Preparing to Lay Eggs/Give Birth
When a female chameleon is ready to lay eggs or give birth they will become restless and start exploring their environment. They are looking for a suitable place to lay egg or give birth. Even if you have the perfect laying spot you will still get this exploration before the female selects an appropriate laying location. Of course, chances are 50% she will ignore your perfect egg laying bin and lay her eggs in the old plant pot in the corner instead. But she will be exploring to verify she has the best spot. During this exploration you may see her on the sides of the cage. This is nothing to worry about unless it continues for a couple days and she has not laid. This is now a sign that she is not happy with any of her options and this can become a medical emergency if she refuses to lay her eggs. The solution is to give her more options.
I had one female that ignored my laying bin and laid in the same pot for two clutches. For the third she was restless for days until I placed her in a different cage with a soil floor. She dug three holes, but was not happy with any of them. I then returned her to her original cage where she went to her usual laying pot, dug and laid her eggs. Lesson to be learned: They will always keep us guessing and we must always play the game by their rules.
This female Veiled Chameleon is looking for a suitable egg laying site
Looking For A Mate
There are some chameleons that will not be happy in a cage no matter how big it is. This chameleon is often a male and often wild caught. The cage could be perfect and could house another like sized individual happily for their life, but there are some chameleons that just want to travel. I have had this with alpha males that presumably are interested in finding some females. There are numerous scientific papers that record chameleons crossing the roads searching for mates (it is assumed). This is a real urge and your chameleon who was happy with the cage before could suddenly not be happy with being in his perfect two perching spots.
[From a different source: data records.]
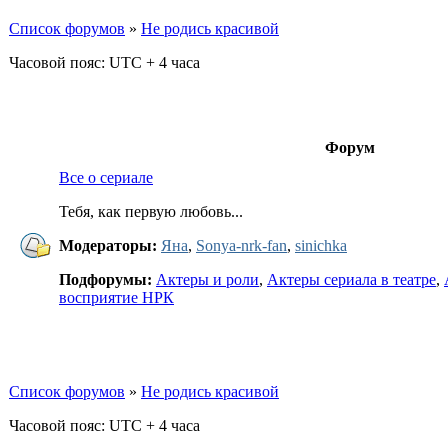
Список форумов
»
Не родись красивой
Часовой пояс: UTC + 4 часа
Форум
Все о сериале
Тебя, как первую любовь...
Модераторы:
Яна
,
Sonya-nrk-fan
,
sinichka
Подфорумы:
Актеры и роли
,
Актеры сериала в театре
,
восприятие НРК
Список форумов
»
Не родись красивой
Часовой пояс: UTC + 4 часа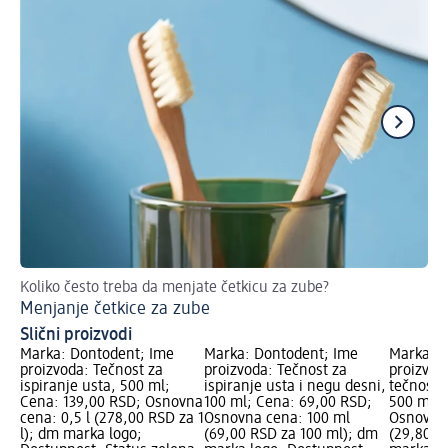
Koliko često treba da menjate četkicu za zube?
Pr
Menjanje četkice za zube
Ka
Slični proizvodi
Marka: Dontodent; Ime
Marka: Dontodent; Ime
Marka: D
proizvoda: Tečnost za
proizvoda: Tečnost za
proizvod
ispiranje usta, 500 ml;
ispiranje usta i negu desni,
tečnost z
Cena: 139,00 RSD; Osnovna
100 ml; Cena: 69,00 RSD;
500 ml; 
cena: 0,5 l (278,00 RSD za 1
Osnovna cena: 100 ml
Osnovna 
l); dm marka logo;
(69,00 RSD za 100 ml); dm
(29,80 R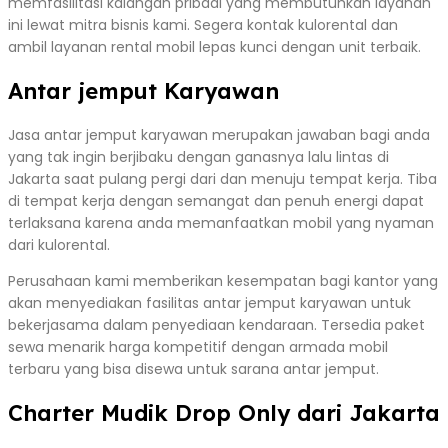
memfasilitasi kalangan pribadi yang membutuhkan layanan
ini lewat mitra bisnis kami. Segera kontak kulorental dan
ambil layanan rental mobil lepas kunci dengan unit terbaik.
Antar jemput Karyawan
Jasa antar jemput karyawan merupakan jawaban bagi anda
yang tak ingin berjibaku dengan ganasnya lalu lintas di
Jakarta saat pulang pergi dari dan menuju tempat kerja. Tiba
di tempat kerja dengan semangat dan penuh energi dapat
terlaksana karena anda memanfaatkan mobil yang nyaman
dari kulorental.
Perusahaan kami memberikan kesempatan bagi kantor yang
akan menyediakan fasilitas antar jemput karyawan untuk
bekerjasama dalam penyediaan kendaraan. Tersedia paket
sewa menarik harga kompetitif dengan armada mobil
terbaru yang bisa disewa untuk sarana antar jemput.
Charter Mudik Drop Only dari Jakarta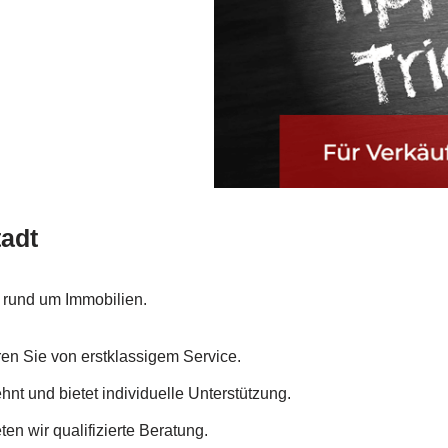
tadt
g rund um Immobilien.
eren Sie von erstklassigem Service.
nt und bietet individuelle Unterstützung.
en wir qualifizierte Beratung.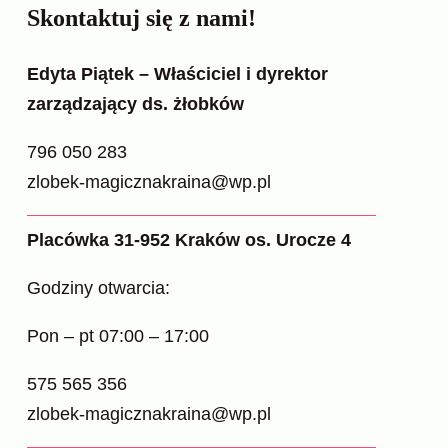
Skontaktuj się z nami!
Edyta Piątek – Właściciel i dyrektor
zarządzający ds. żłobków
796 050 283
zlobek-magicznakraina@wp.pl
Placówka 31-952 Kraków os. Urocze 4
Godziny otwarcia:
Pon – pt 07:00 – 17:00
575 565 356
zlobek-magicznakraina@wp.pl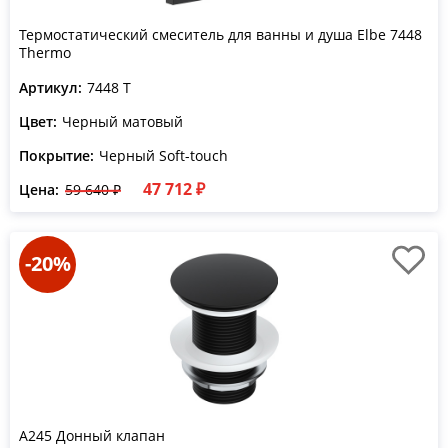
Термостатический смеситель для ванны и душа Elbe 7448
Thermo
Артикул:
7448 T
Цвет:
Черный матовый
Покрытие:
Черный Soft-touch
47 712 ₽
Цена:
59 640 ₽
-20%
A245 Донный клапан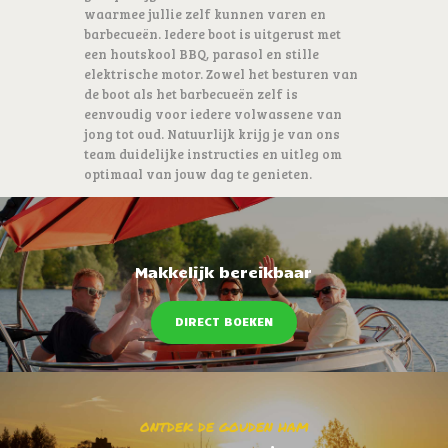
waarmee jullie zelf kunnen varen en
barbecueën. Iedere boot is uitgerust met
een houtskool BBQ, parasol en stille
elektrische motor. Zowel het besturen van
de boot als het barbecueën zelf is
eenvoudig voor iedere volwassene van
jong tot oud. Natuurlijk krijg je van ons
team duidelijke instructies en uitleg om
optimaal van jouw dag te genieten.
Makkelijk bereikbaar
DIRECT BOEKEN
ONTDEK DE GOUDEN HAM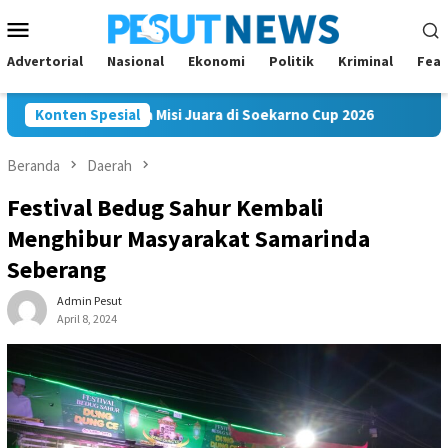
Loncat
Menu
ke
Mobile
konten
Advertorial
Nasional
Ekonomi
Politik
Kriminal
Feat
kam FC Bawa Misi Juara di Soekarno Cup 2026
Konten Spesial
Andi Satya
Beranda
Daerah
Festival Bedug Sahur Kembali
Menghibur Masyarakat Samarinda
Seberang
Admin Pesut
April 8, 2024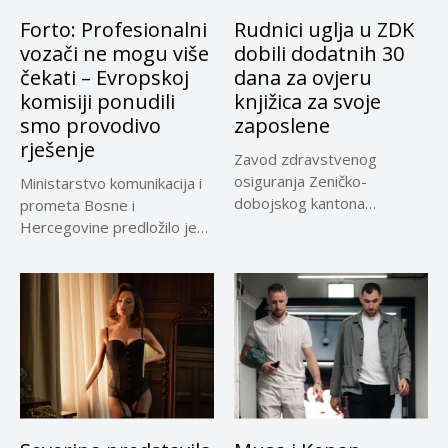
Forto: Profesionalni
Rudnici uglja u ZDK
vozači ne mogu više
dobili dodatnih 30
čekati – Evropskoj
dana za ovjeru
komisiji ponudili
knjižica za svoje
smo provodivo
zaposlene
rješenje
Zavod zdravstvenog
osiguranja Zeničko-
Ministarstvo komunikacija i
dobojskog kantona
prometa Bosne i
omogućio je dodatni rok od
Hercegovine predložilo je
30 dana...
Evropskoj komisiji
privremeno...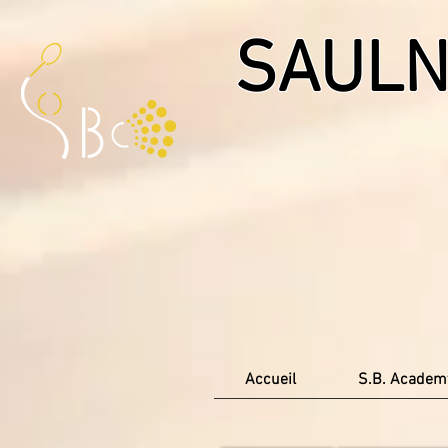
SAULN
Accueil
S.B. Academ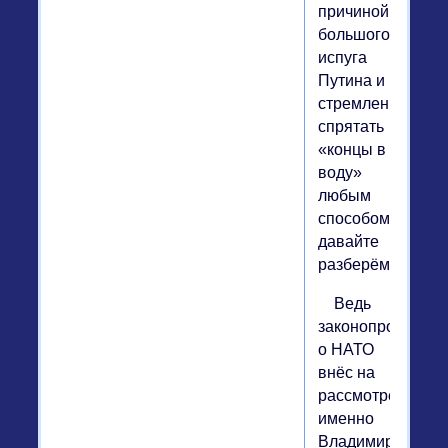
причиной
большого
испуга
Путина и
стремления
спрятать
«концы в
воду»
любым
способом,
давайте
разберёмся.
Ведь
законопроект
о НАТО
внёс на
рассмотрение
именно
Владимир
This is a very difficult case to work with. It is also a dangerous case as well. A chameleon whose DNA is telling him to move will continue to try to move. This can result in rubbing themselves raw against the screen creating a life threatening infection potential.
The only solution is to try and give them a cage which makes them happy. Mating them is also an option. When you are in this position you try anything that you can think of and see what works in your particular case.
This fellow to the right is Prometheus. Prometheus is an adult male Jackson’s Chameleon and definitely an alpha male. Whereas all the other imported adult Jackson’s Chameleons, including another adult male, settled into a 2′ x 2′ x 4′ heavily planted cages without an issue, Prometheus would not settle in.
The solution was to move him to a 4′ x 4′ x 7′ tall outdoor cage where he finally settled in. That is, until Spring came and it was time to look for females! Unfortunately, the females are either gravid or not ready so Prometheus will have to walk the side of the cage. This is okay because the cage he is in now does not have fine screen so destructive rubbing is not an issue.
Prometheus is an adult Jackson’s Chameleon who is communicating his displeasure for this cage.
This is a large, heavily planted 4′ x 4′ x 7′ Cage housing one male Jackson’s Chameleon named Prometheus. There is plenty of sun and plenty of shade and automatic misters provide moisture.
But even in this large cage, Prometheus feels the need to roam!
Prometheus will be left in this cage as when he feels the need to roam no cage will be big enough. The sides are of a larger mesh so he will not injure himself with his attempts to escape. Once his urge to travel subsides he will go back to his normal time hiding in the honeysuckle and basking in the sun.